Introduction Pancreatitis is a rare, but important complication of thiopurine treatment. The aims of this project were to a) characterise the clinical features of thiopurine-induced pancreatitis and b) identify clinical useful genetic markers that might predict development of this serious adverse drug reaction.

Methods Patients were identified and recruited from 172 sites (128 UK). Inclusion criteria included a) onset of acute severe abdominal pain within three months of starting thiopurine treatment b) ≥ two-fold rise in amylase or lipase c) medical opinion implicating thiopurine therapy and drug withdrawal.
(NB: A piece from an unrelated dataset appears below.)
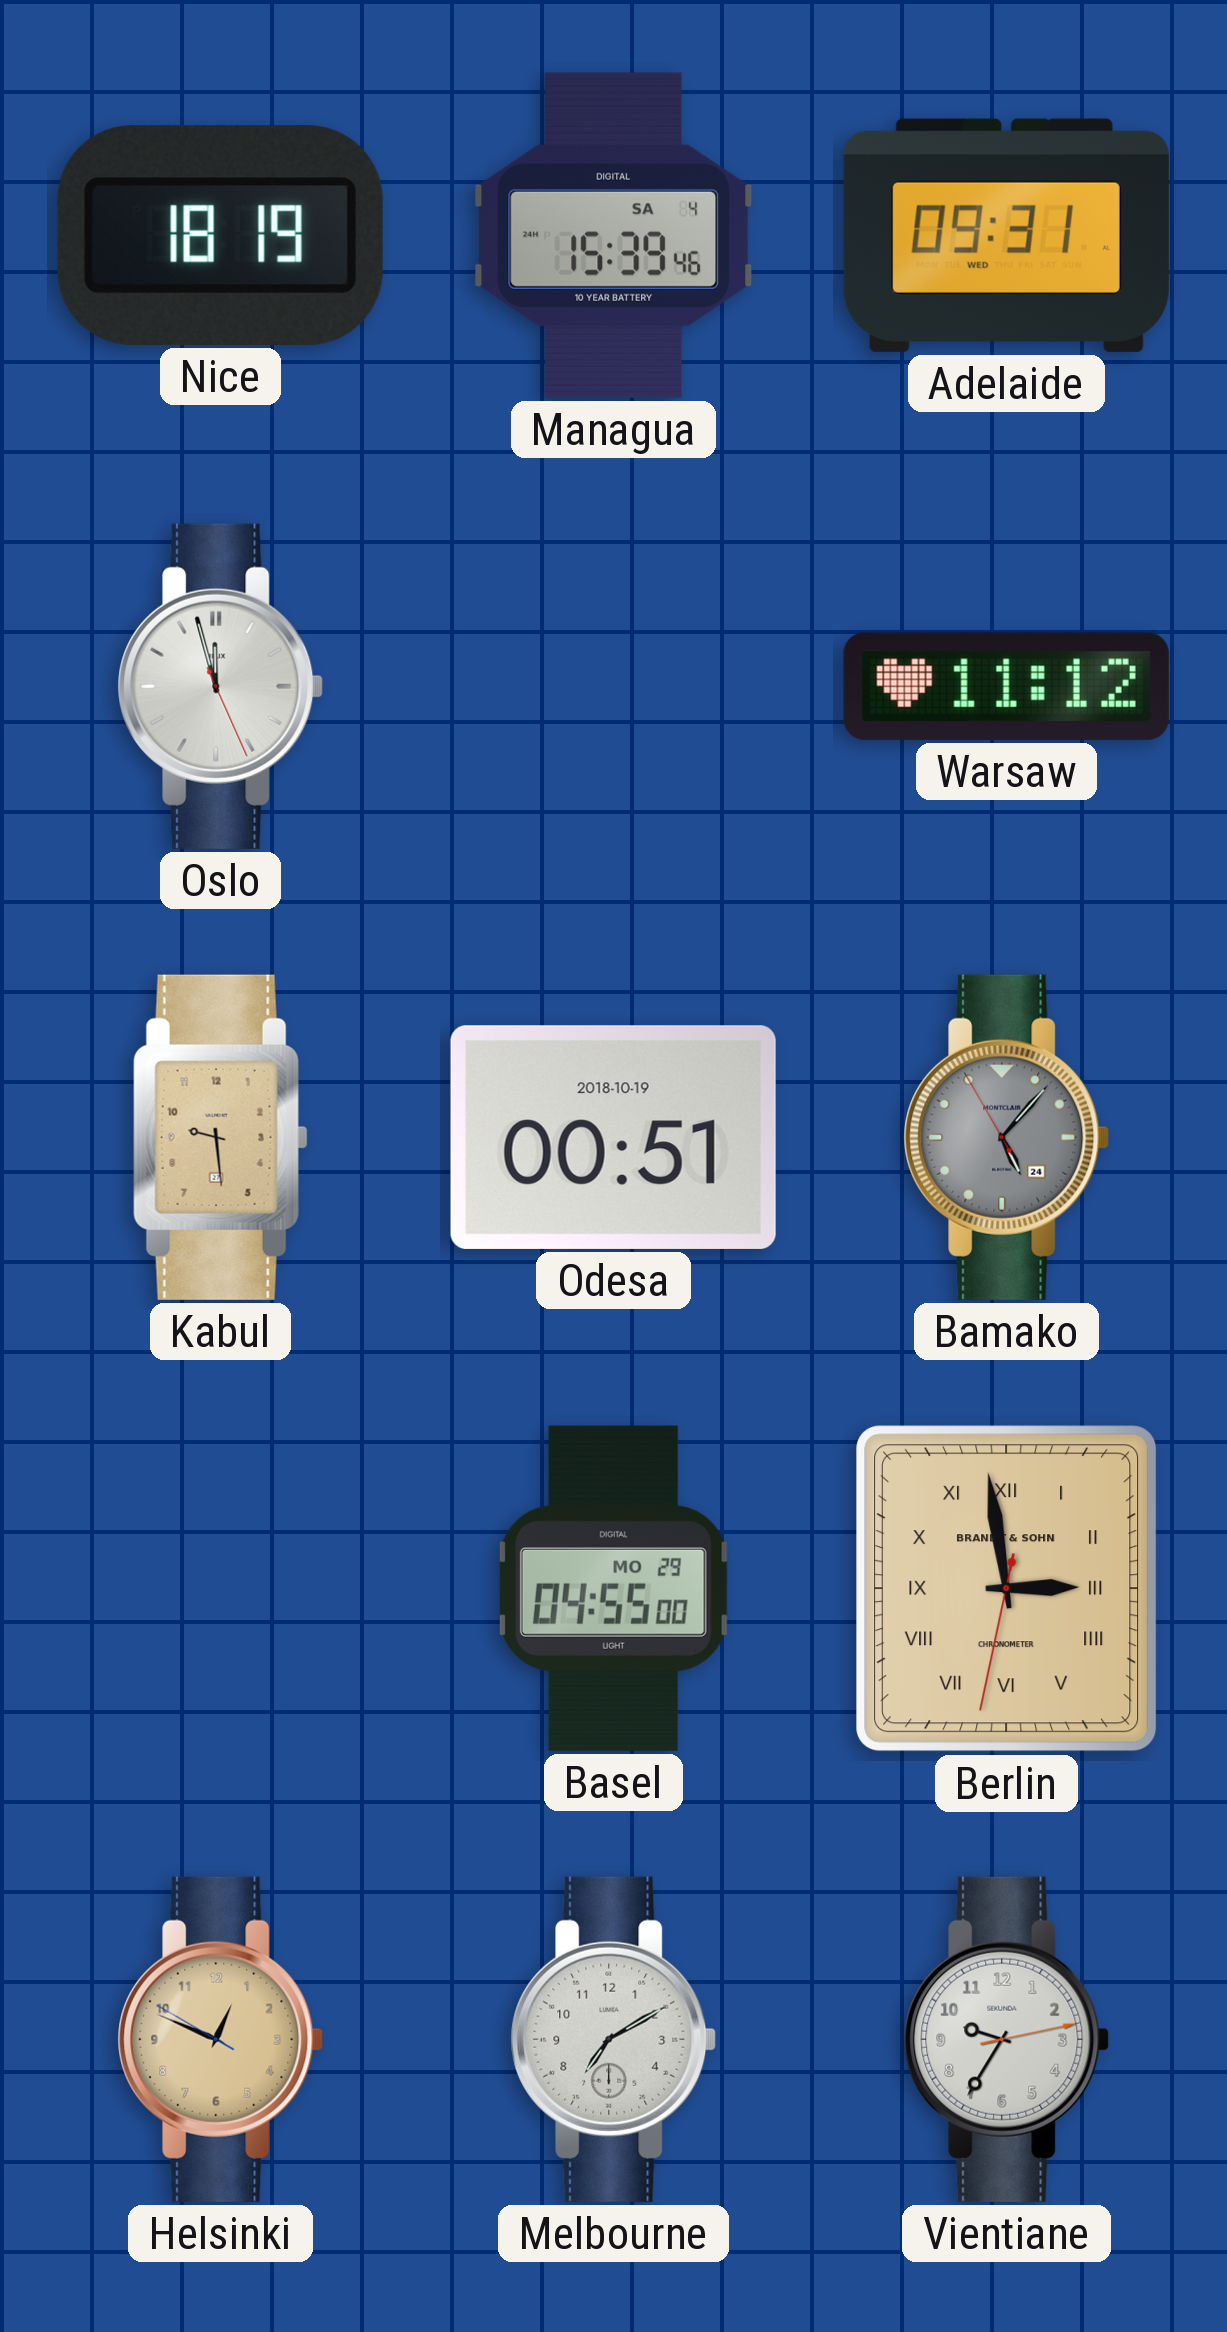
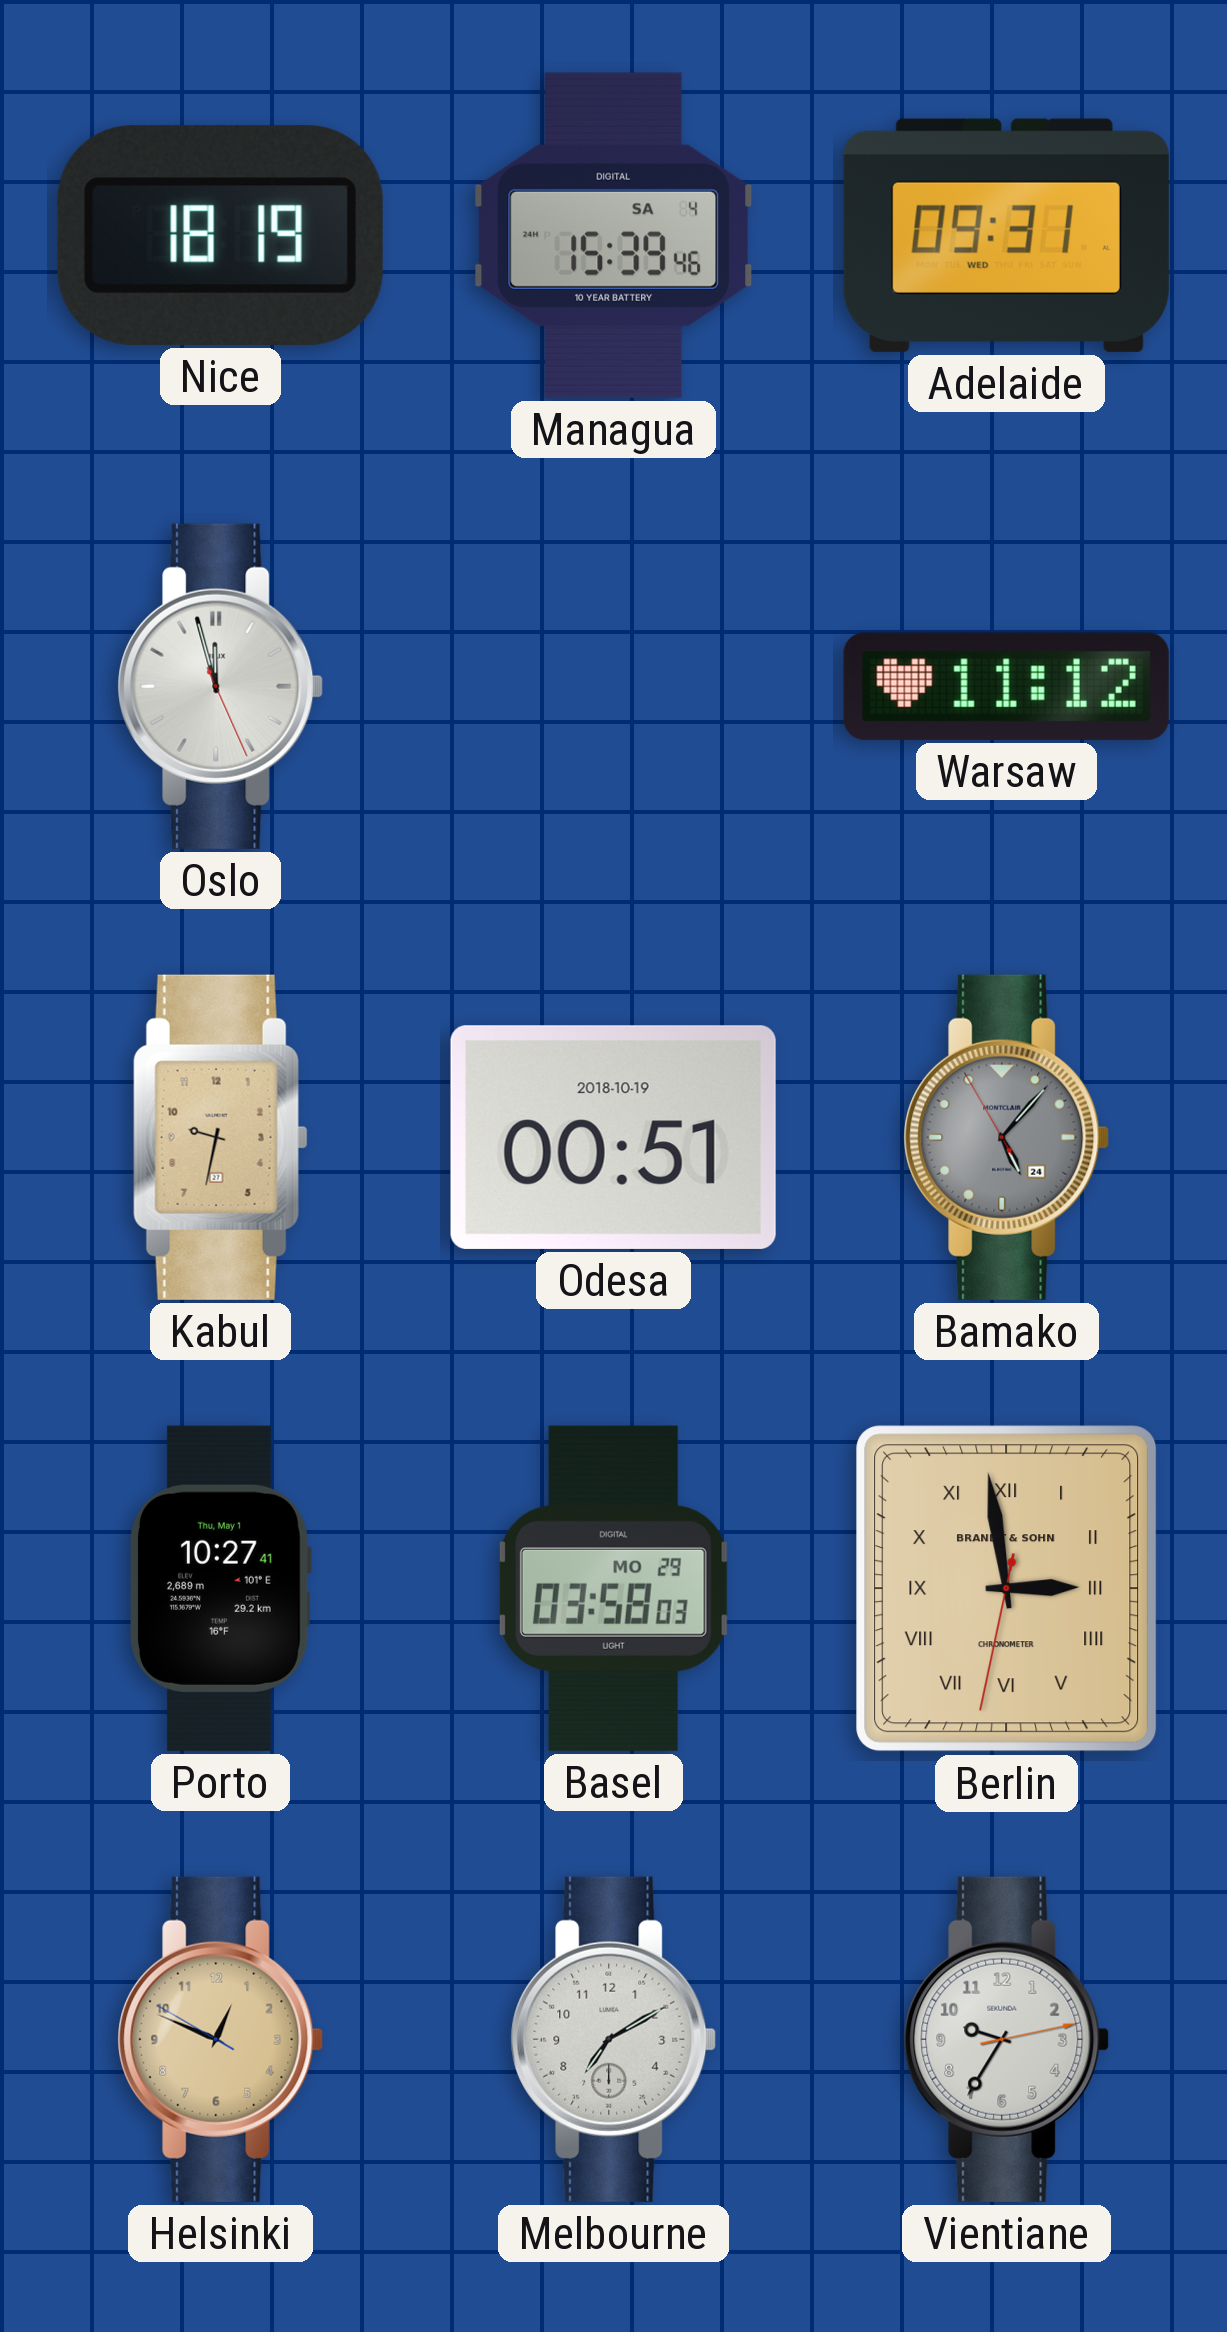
Kabul: 9:29 -> 9:32
Porto: none -> 10:27
Basel: 04:55 -> 03:58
Results We recruited 303 patients. Following adjudication 48 cases classified as definite (recurrent pancreatitis on rechallenge) and 195 cases classified as probable (temporal relationship and no other cause for pancreatitis) were taken forward for analyses. 46% of patients were smokers at the time of development of pancreatitis. Patients were treated with a thiopurine for a median of 19 days (95% CI: 17 – 21) before development of pancreatitis. Most cases were mild, with only 5 cases developing single organ dysfunction. 70% of patients were hospitalised with a median length of stay of 4 days (95% CI: 3.2 – 4.8). Neither age (p = 0.08), drug dose (p = 0.11), BMI (p = 0.73) nor smoking (p = 0.59) predicted length of hospital stay or severity of pancreatitis in multivariate analysis. Using a control cohort of 4,109 Crohn’s disease and ulcerative colitis cases we conducted a genome wide association study with these 239 patients. A significant variant was identified in the Class II MHC region (Odds ratio 3.03, p = 2.63 × 10–20). Dedicated HLA and 1000 genome project imputation refined the association within the MHC (R squared > 0.8 and MAF > 0.01). This association was robust to principle component correction. TPMT genotype was not associated with pancreatitis development (p = 0.99). A second cohort of 100 cases and 500 independent disease controls treated with thiopurines but screened for pancreatitis has been generated to confirm the association.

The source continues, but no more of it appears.